**Work required**
For each line of the data below, copy it if it holds the word "cookies".

(Records shown)

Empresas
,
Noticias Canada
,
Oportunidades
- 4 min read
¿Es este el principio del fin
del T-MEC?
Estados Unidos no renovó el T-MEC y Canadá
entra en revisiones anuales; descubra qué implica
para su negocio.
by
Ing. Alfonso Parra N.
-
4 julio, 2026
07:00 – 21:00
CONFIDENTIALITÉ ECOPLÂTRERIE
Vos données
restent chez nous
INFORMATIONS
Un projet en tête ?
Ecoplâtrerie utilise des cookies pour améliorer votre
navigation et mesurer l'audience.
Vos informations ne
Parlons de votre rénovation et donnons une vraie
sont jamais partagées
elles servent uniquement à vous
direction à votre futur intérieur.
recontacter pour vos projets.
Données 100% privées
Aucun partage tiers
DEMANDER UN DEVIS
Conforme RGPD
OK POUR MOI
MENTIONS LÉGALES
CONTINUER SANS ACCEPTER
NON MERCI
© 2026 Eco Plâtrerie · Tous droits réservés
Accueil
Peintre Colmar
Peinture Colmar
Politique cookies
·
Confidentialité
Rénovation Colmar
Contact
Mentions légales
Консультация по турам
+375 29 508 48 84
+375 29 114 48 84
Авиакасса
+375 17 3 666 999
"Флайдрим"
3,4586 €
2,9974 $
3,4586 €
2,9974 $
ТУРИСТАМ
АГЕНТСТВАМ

(End Records shown)
(Records shown)

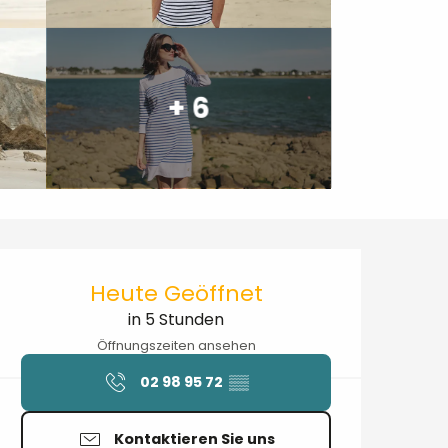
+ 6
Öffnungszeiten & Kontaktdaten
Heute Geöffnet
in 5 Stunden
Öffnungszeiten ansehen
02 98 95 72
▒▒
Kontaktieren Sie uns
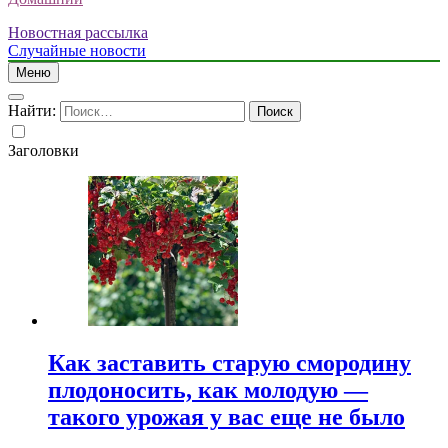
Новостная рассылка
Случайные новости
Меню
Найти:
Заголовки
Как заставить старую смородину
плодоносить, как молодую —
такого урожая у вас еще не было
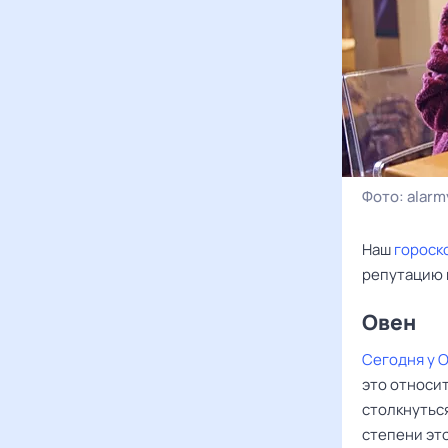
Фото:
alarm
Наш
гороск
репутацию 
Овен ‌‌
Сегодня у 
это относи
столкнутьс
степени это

(End Records shown)
(Records shown)

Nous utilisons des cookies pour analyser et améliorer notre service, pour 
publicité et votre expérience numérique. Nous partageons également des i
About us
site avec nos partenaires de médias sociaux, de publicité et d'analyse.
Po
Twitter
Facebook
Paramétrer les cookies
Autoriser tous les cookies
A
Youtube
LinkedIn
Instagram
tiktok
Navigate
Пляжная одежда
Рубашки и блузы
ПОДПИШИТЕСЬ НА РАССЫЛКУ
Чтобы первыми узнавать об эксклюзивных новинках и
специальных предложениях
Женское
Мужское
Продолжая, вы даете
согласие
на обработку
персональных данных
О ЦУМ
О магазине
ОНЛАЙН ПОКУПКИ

(End Records shown)

**Result for this exercise**
Ecoplâtrerie utilise des cookies pour améliorer votre
Politique cookies
Nous utilisons des cookies pour analyser et améliorer notre service, pour 
Paramétrer les cookies
Autoriser tous les cookies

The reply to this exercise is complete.